··· LISTED RECORDS ···
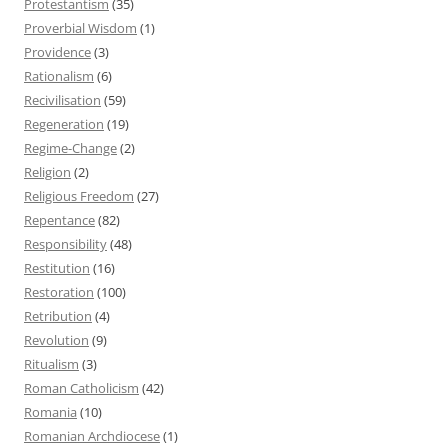
Protestantism
(35)
Proverbial Wisdom
(1)
Providence
(3)
Rationalism
(6)
Recivilisation
(59)
Regeneration
(19)
Regime-Change
(2)
Religion
(2)
Religious Freedom
(27)
Repentance
(82)
Responsibility
(48)
Restitution
(16)
Restoration
(100)
Retribution
(4)
Revolution
(9)
Ritualism
(3)
Roman Catholicism
(42)
Romania
(10)
Romanian Archdiocese
(1)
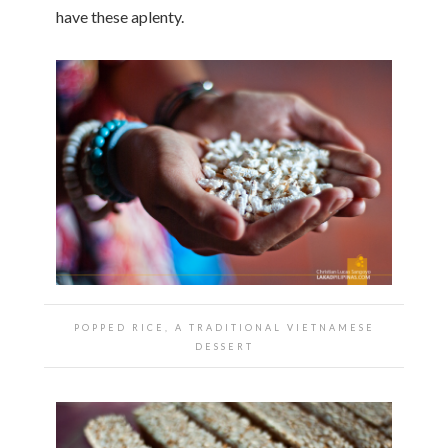
have these aplenty.
POPPED RICE, A TRADITIONAL VIETNAMESE
DESSERT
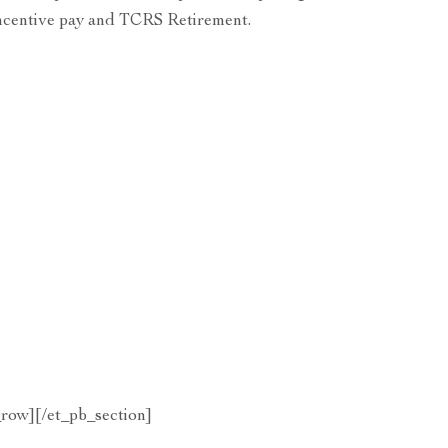
 incentive pay and TCRS Retirement.
row][/et_pb_section]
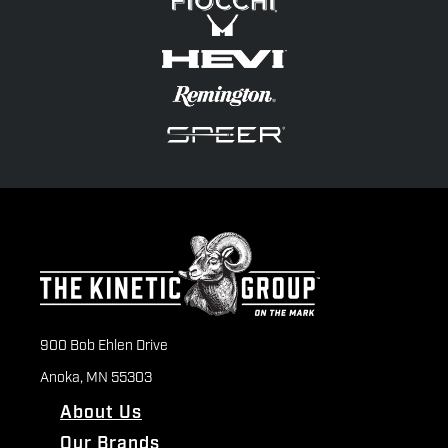
900 Bob Ehlen Drive
Anoka, MN 55303
About Us
Our Brands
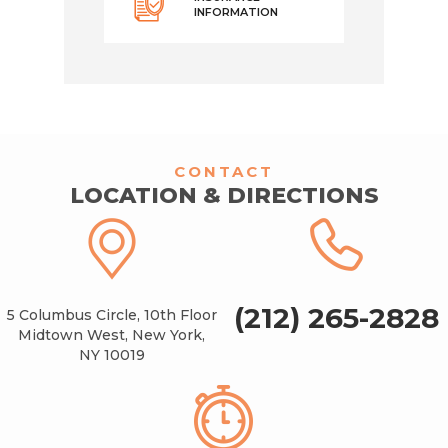
INFORMATION
CONTACT
LOCATION & DIRECTIONS
(212) 265-2828
5 Columbus Circle, 10th Floor
Midtown West, New York,
NY 10019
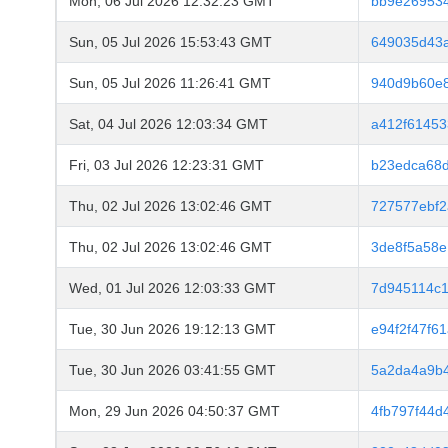
Mon, 06 Jul 2026 12:32:23 GMT
bb9e26953
Sun, 05 Jul 2026 15:53:43 GMT
649035d43
Sun, 05 Jul 2026 11:26:41 GMT
940d9b60e
Sat, 04 Jul 2026 12:03:34 GMT
a412f61453
Fri, 03 Jul 2026 12:23:31 GMT
b23edca68d
Thu, 02 Jul 2026 13:02:46 GMT
727577ebf2
Thu, 02 Jul 2026 13:02:46 GMT
3de8f5a58
Wed, 01 Jul 2026 12:03:33 GMT
7d945114c
Tue, 30 Jun 2026 19:12:13 GMT
e94f2f47f6
Tue, 30 Jun 2026 03:41:55 GMT
5a2da4a9b4
Mon, 29 Jun 2026 04:50:37 GMT
4fb797f44d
···
** WORK ITEM **
Could you print all of the entries exactly, skipping the images?

** EXERCISE RESULT **
Protestantism
(35)
Proverbial Wisdom
(1)
Providence
(3)
Rationalism
(6)
Recivilisation
(59)
Regeneration
(19)
Regime-Change
(2)
Religion
(2)
Religious Freedom
(27)
Repentance
(82)
Responsibility
(48)
Restitution
(16)
Restoration
(100)
Retribution
(4)
Revolution
(9)
Ritualism
(3)
Roman Catholicism
(42)
Romania
(10)
Romanian Archdiocese
(1)
have these aplenty.
POPPED RICE, A TRADITIONAL VIETNAMESE
DESSERT
 incentive pay and TCRS Retirement.
row][/et_pb_section]
900 Bob Ehlen Drive
Anoka, MN 55303
About Us
Our Brands
INFORMATION
CONTACT
LOCATION & DIRECTIONS
(212) 265-2828
5 Columbus Circle, 10th Floor
Midtown West, New York,
NY 10019
Mon, 06 Jul 2026 12:32:23 GMT
bb9e26953
Sun, 05 Jul 2026 15:53:43 GMT
649035d43
Sun, 05 Jul 2026 11:26:41 GMT
940d9b60e
Sat, 04 Jul 2026 12:03:34 GMT
a412f61453
Fri, 03 Jul 2026 12:23:31 GMT
b23edca68d
Thu, 02 Jul 2026 13:02:46 GMT
727577ebf2
Thu, 02 Jul 2026 13:02:46 GMT
3de8f5a58
Wed, 01 Jul 2026 12:03:33 GMT
7d945114c
Tue, 30 Jun 2026 19:12:13 GMT
e94f2f47f6
Tue, 30 Jun 2026 03:41:55 GMT
5a2da4a9b4
Mon, 29 Jun 2026 04:50:37 GMT
4fb797f44d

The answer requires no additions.